Problem requirements:
What number of lines in the entries below include the string "marital"? Respond with that number alone.

Supplied data:
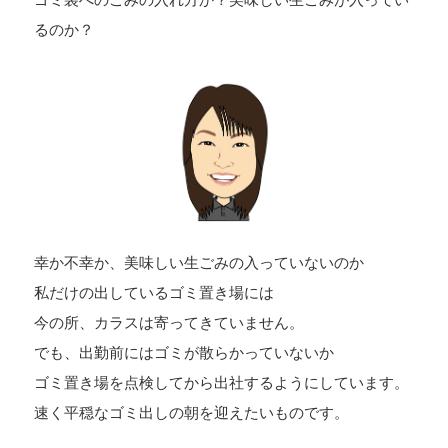
るのか？
幸か不幸か、美味しい生ごみの入っていないのか
私だけの出しているゴミ置き場には
今の所、カラスは寄ってきていません。
でも、出勤前にはゴミが散らかっていないか
ゴミ置き場を点検してから出社するようにしています。
速く平穏なゴミ出しの朝を迎えたいものです。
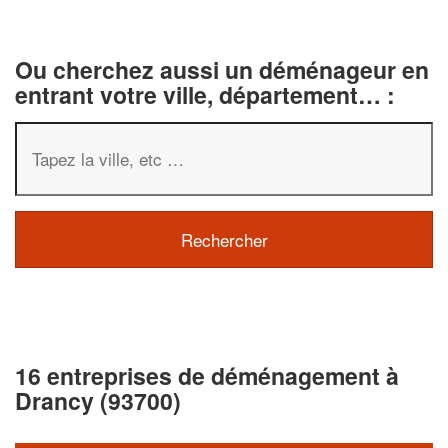
Ou cherchez aussi un déménageur en
entrant votre ville, département… :
16 entreprises de déménagement à
Drancy (93700)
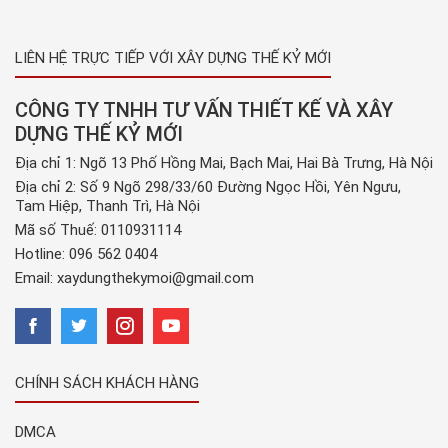
LIÊN HỆ TRỰC TIẾP VỚI XÂY DỰNG THẾ KỶ MỚI
CÔNG TY TNHH TƯ VẤN THIẾT KẾ VÀ XÂY
DỰNG THẾ KỶ MỚI
Địa chỉ 1: Ngõ 13 Phố Hồng Mai, Bạch Mai, Hai Bà Trưng, Hà Nội
Địa chỉ 2: Số 9 Ngõ 298/33/60 Đường Ngọc Hồi, Yên Ngưu,
Tam Hiệp, Thanh Trì, Hà Nội
Mã số Thuế: 0110931114
Hotline:
096 562 0404
Email:
xaydungthekymoi@gmail.com
CHÍNH SÁCH KHÁCH HÀNG
DMCA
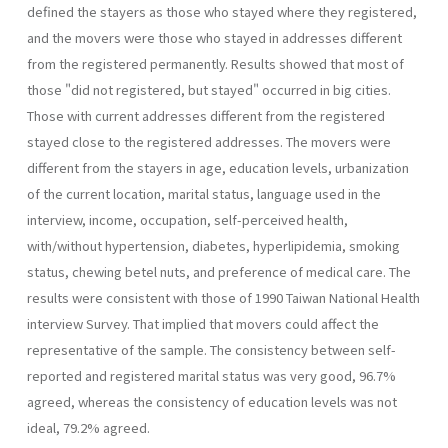
defined the stayers as those who stayed where they registered,
and the movers were those who stayed in addresses different
from the registered permanently. Results showed that most of
those "did not registered, but stayed" occurred in big cities.
Those with current addresses different from the registered
stayed close to the registered addresses. The movers were
different from the stayers in age, education levels, urbanization
of the current location, marital status, language used in the
interview, income, occupation, self-perceived health,
with/without hypertension, diabetes, hyperlipidemia, smoking
status, chewing betel nuts, and preference of medical care. The
results were consistent with those of 1990 Taiwan National Health
interview Survey. That implied that movers could affect the
representative of the sample. The consistency between self-
reported and registered marital status was very good, 96.7%
agreed, whereas the consistency of education levels was not
ideal, 79.2% agreed.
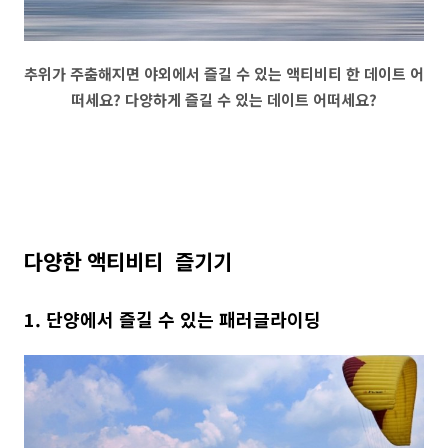
추위가 주춤해지면 야외에서 즐길 수 있는 액티비티 한 데이트 어
떠세요? 다양하게 즐길 수 있는 데이트 어떠세요?
다양한 액티비티 즐기기
1. 단양에서 즐길 수 있는 패러글라이딩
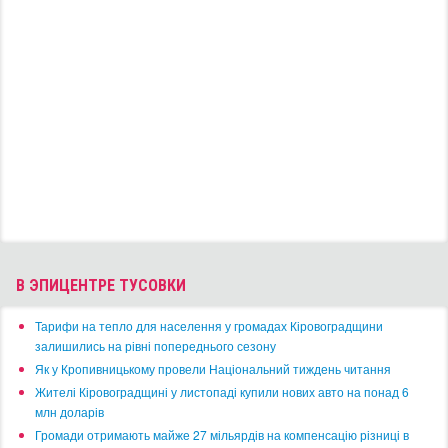
РАЗВЛЕЧЕНИЯ
НОЧНЫЕ КЛУБЫ
БОУЛИНГ И БИЛЬЯРД
КАРАОКЕ
ТЕМАТИЧЕСКИЕ КЛУБЫ
КУЛЬТУРА
ТЕАТР И КИНО
МУЗЕИ И БИБЛИОТЕКИ
КОНЦЕРТ-ХОЛЛЫ
ПУТЕШЕСТВИЯ
ДОСТОПРИМЕЧАТЕЛЬНОСТИ
ТУРИЗМ
ОТЕЛИ
ТАКСИ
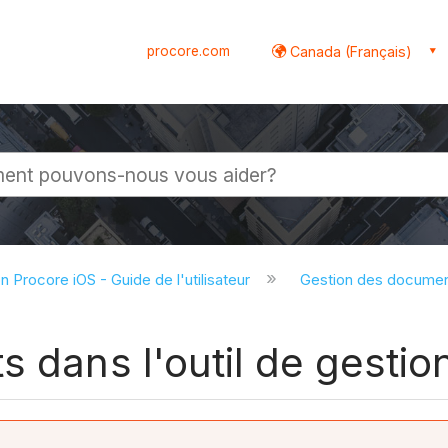
procore.com
Canada (Français)
globale
on Procore iOS - Guide de l'utilisateur
Gestion des documen
s dans l'outil de gesti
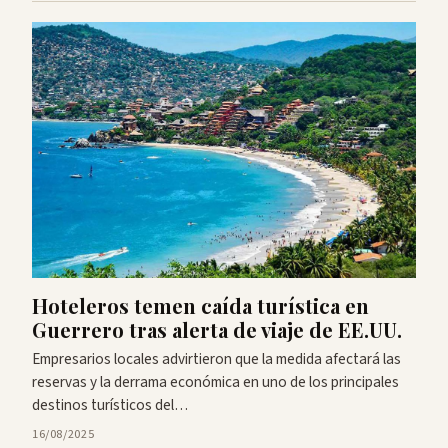
Hoteleros temen caída turística en
Guerrero tras alerta de viaje de EE.UU.
Empresarios locales advirtieron que la medida afectará las
reservas y la derrama económica en uno de los principales
destinos turísticos del…
16/08/2025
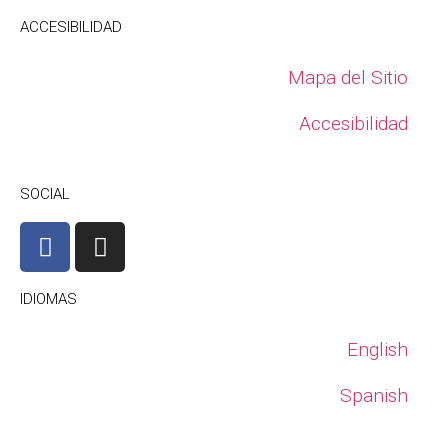
ACCESIBILIDAD
Mapa del Sitio
Accesibilidad
SOCIAL
IDIOMAS
English
Spanish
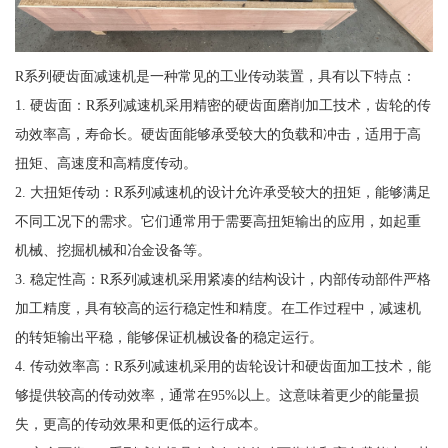
R系列硬齿面减速机是一种常见的工业传动装置，具有以下特点：
1. 硬齿面：R系列减速机采用精密的硬齿面磨削加工技术，齿轮的传
动效率高，寿命长。硬齿面能够承受较大的负载和冲击，适用于高
扭矩、高速度和高精度传动。
2. 大扭矩传动：R系列减速机的设计允许承受较大的扭矩，能够满足
不同工况下的需求。它们通常用于需要高扭矩输出的应用，如起重
机械、挖掘机械和冶金设备等。
3. 稳定性高：R系列减速机采用紧凑的结构设计，内部传动部件严格
加工精度，具有较高的运行稳定性和精度。在工作过程中，减速机
的转矩输出平稳，能够保证机械设备的稳定运行。
4. 传动效率高：R系列减速机采用的齿轮设计和硬齿面加工技术，能
够提供较高的传动效率，通常在95%以上。这意味着更少的能量损
失，更高的传动效果和更低的运行成本。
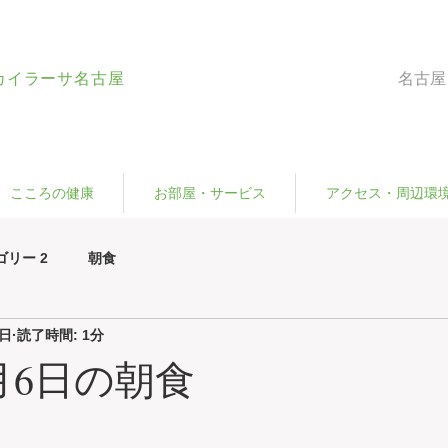
カイラーサ名古屋
名古屋
こころの健康
お部屋・サービス
アクセス・周辺環
ゴリー 2
朝食
6日
読了時間: 1分
3月6日の朝食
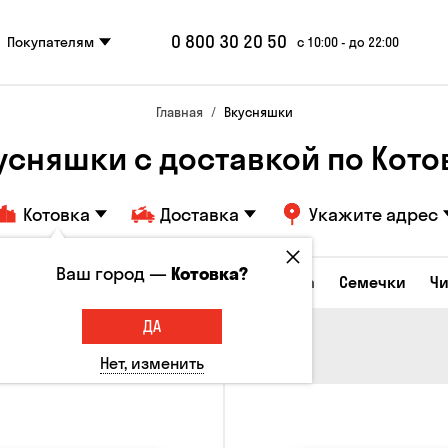
0 800 30 20 50
Покупателям
с 10:00 - до 22:00
Главная
Вкусняшки
усняшки c доставкой по Кото
Котовка
Доставка
Укажите адрес
Ваш город —
Котовка?
Сырные закуски
Орешки
Кукуруза
Семечки
Ч
ДА
Нет, изменить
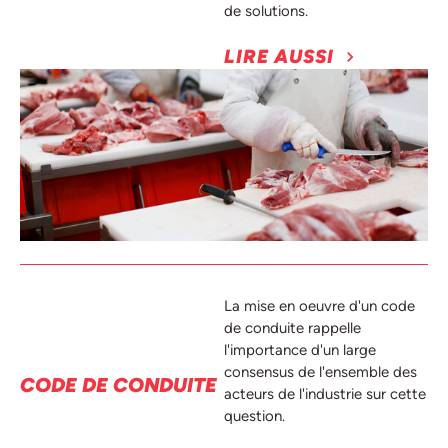
de solutions.
LIRE AUSSI
La mise en oeuvre d'un code
de conduite rappelle
l'importance d'un large
consensus de l'ensemble des
CODE DE CONDUITE
acteurs de l'industrie sur cette
question.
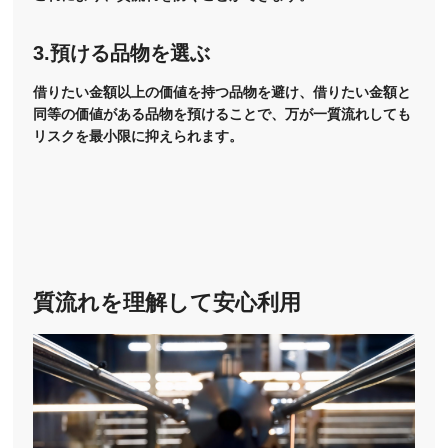
3.預ける品物を選ぶ
借りたい金額以上の価値を持つ品物を避け、借りたい金額と
同等の価値がある品物を預けることで、万が一質流れしても
リスクを最小限に抑えられます。
質流れを理解して安心利用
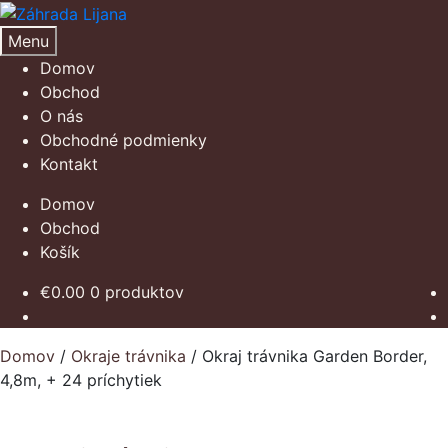
Preskočiť
Preskočiť
na
na
Menu
navigáciu
obsah
Domov
Obchod
O nás
Obchodné podmienky
Kontakt
Domov
Obchod
Košík
€
0.00
0 produktov
Domov
/
Okraje trávnika
/
Okraj trávnika Garden Border,
4,8m, + 24 príchytiek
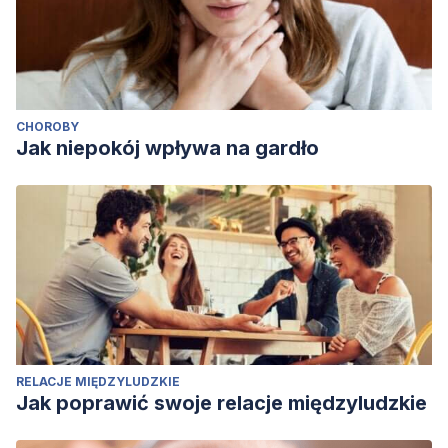
CHOROBY
Jak niepokój wpływa na gardło
RELACJE MIĘDZYLUDZKIE
Jak poprawić swoje relacje międzyludzkie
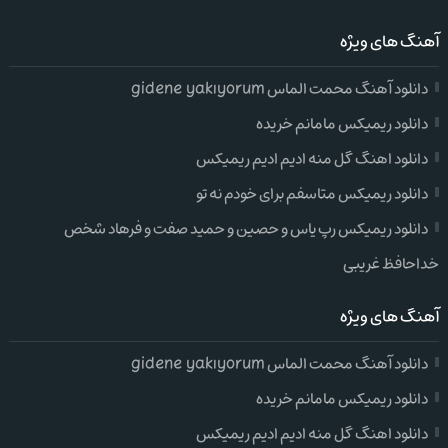
آهنگ های ویژه
دانلود آهنگ محمت الماس gidene yakıyorum
دانلود ریمیکس مامانم خریده
دانلود اهنگ گل منه ادیم ادیم ریمیکس
دانلود ریمیکس متاسفم برای خودم نه تو
دانلود ریمیکس رپ یاس و حصین و حمید صفت و فرهاد شخص
خداحافظ غریبی
آهنگ های ویژه
دانلود آهنگ محمت الماس gidene yakıyorum
دانلود ریمیکس مامانم خریده
دانلود اهنگ گل منه ادیم ادیم ریمیکس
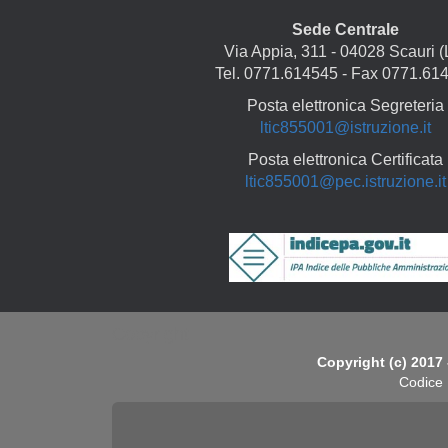
Sede Centrale
Via Appia, 311 - 04028 Scauri (
Tel. 0771.614545 - Fax 0771.61
Posta elettronica Segreteria
ltic855001@istruzione.it
Posta elettronica Certificata
ltic855001@pec.istruzione.it
Copyright
Copyright (c) 2017 
Codice 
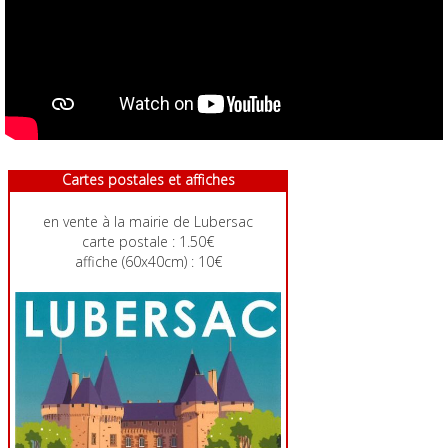
Cartes postales et affiches
en vente à la mairie de Lubersac
carte postale : 1.50€
affiche (60x40cm) : 10€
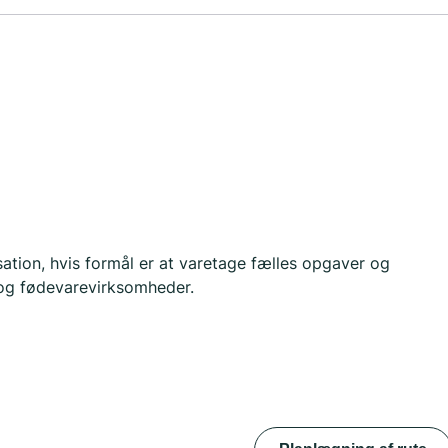
ation, hvis formål er at varetage fælles opgaver og
og fødevarevirksomheder.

Your solution:
2